SUPPLIED INFORMATION:
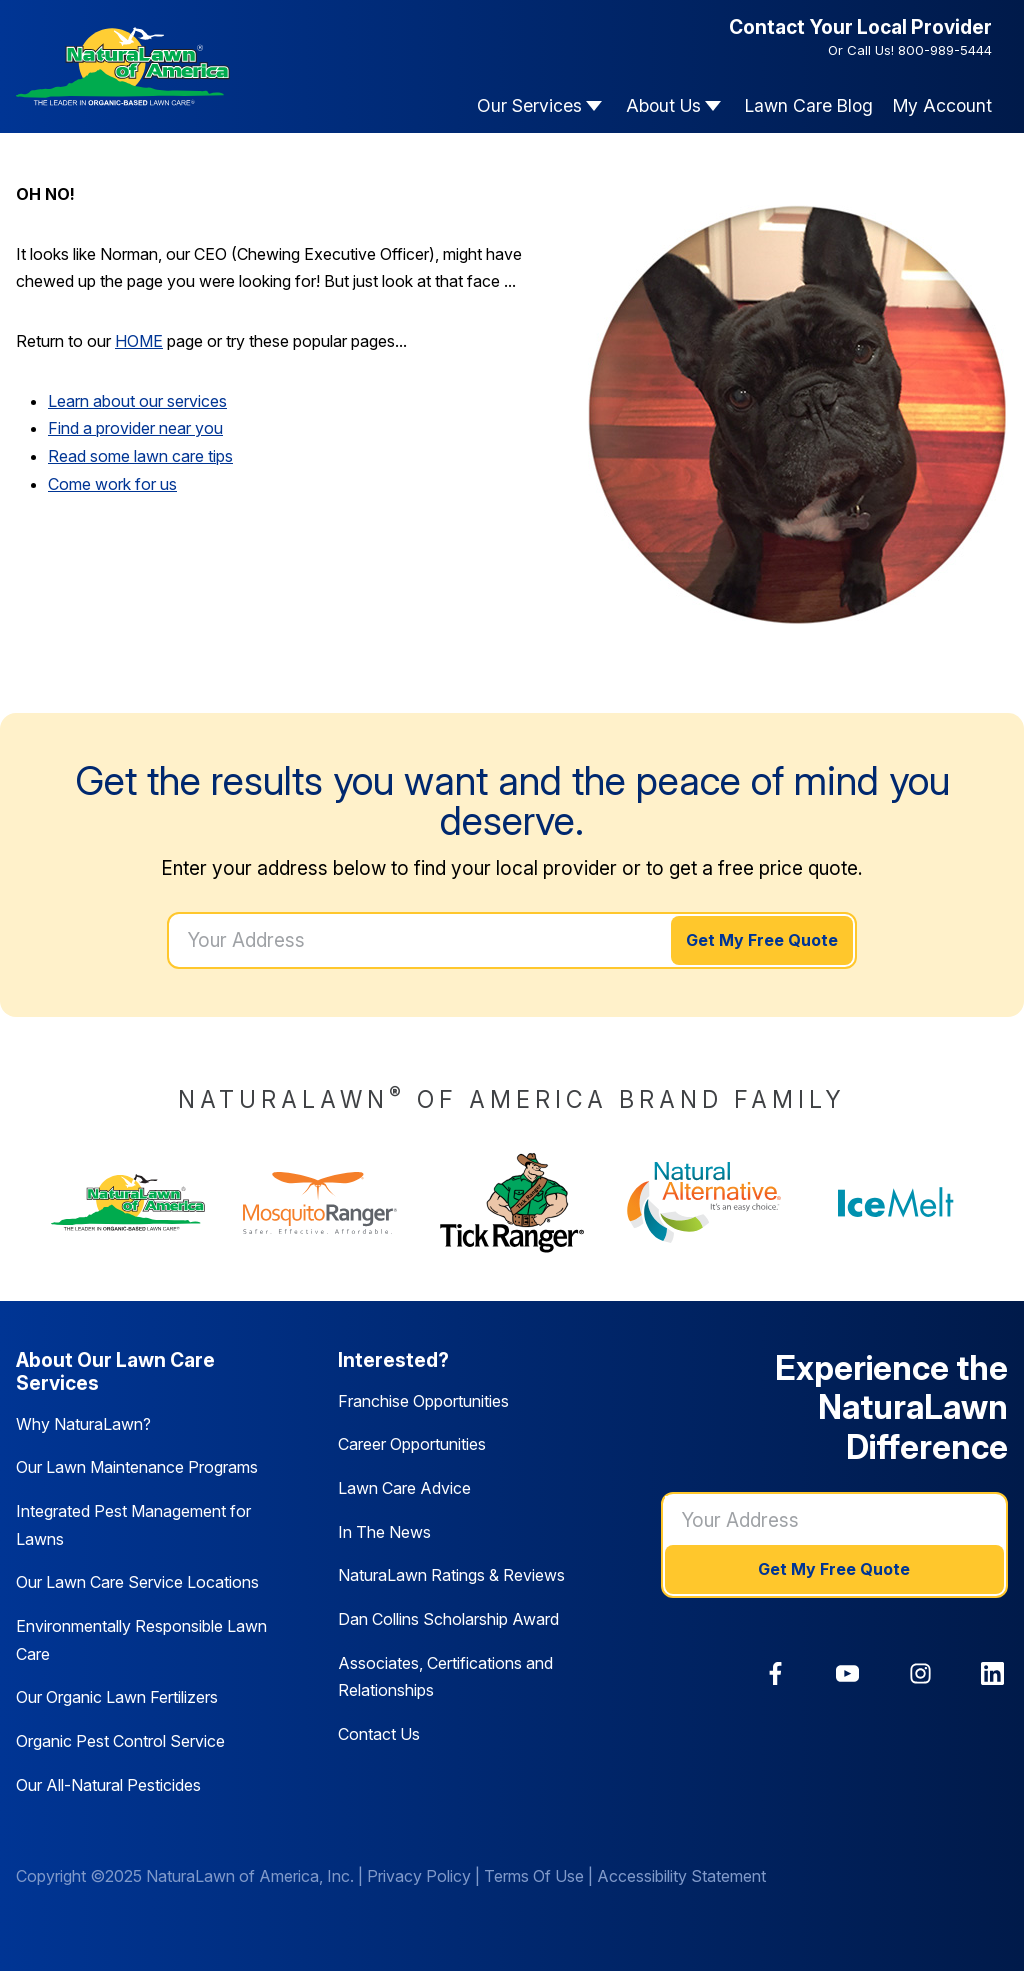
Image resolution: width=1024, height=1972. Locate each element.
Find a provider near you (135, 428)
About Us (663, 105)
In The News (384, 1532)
---
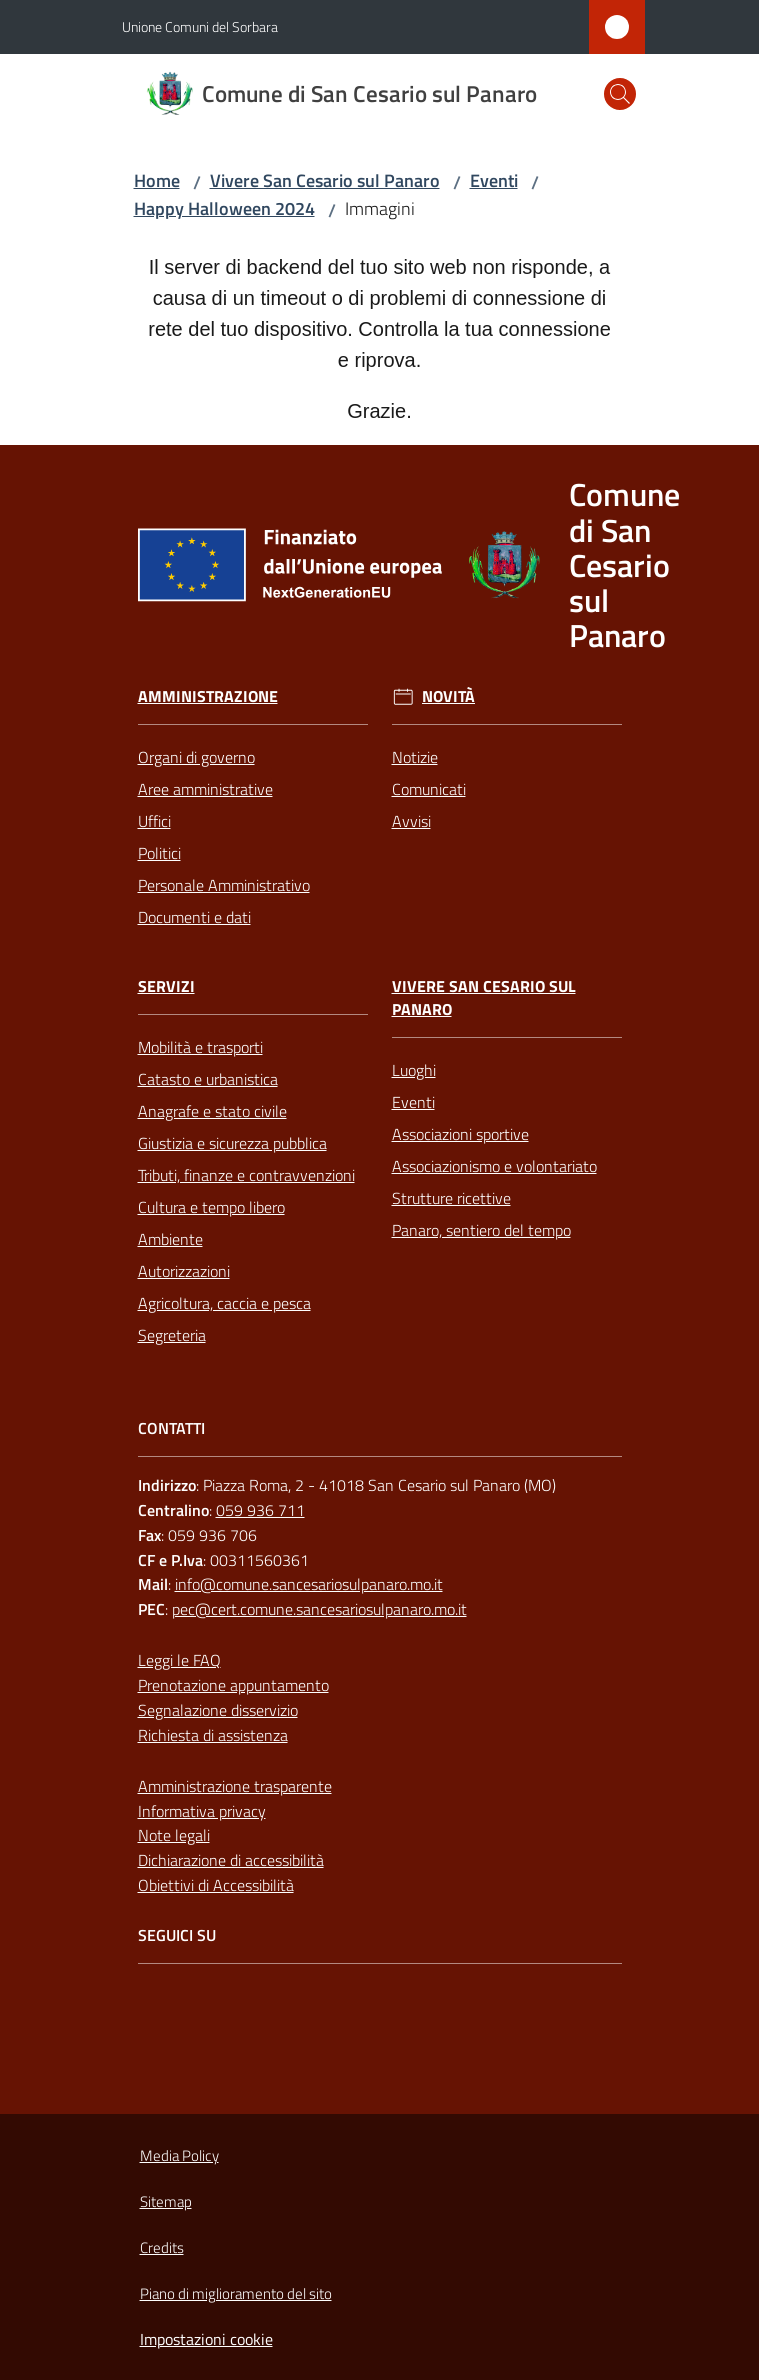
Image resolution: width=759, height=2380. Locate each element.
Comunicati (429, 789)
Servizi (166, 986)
* * *
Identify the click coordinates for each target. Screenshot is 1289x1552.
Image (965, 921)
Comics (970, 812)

TASK TO COMPLETE:
Return every line of the listing that has the word "height" in it.

ANSWER BELOW:
Image resolution: width=1024, height=1972. Locate each element.
Image resolution: width=759, height=2380. Locate each element.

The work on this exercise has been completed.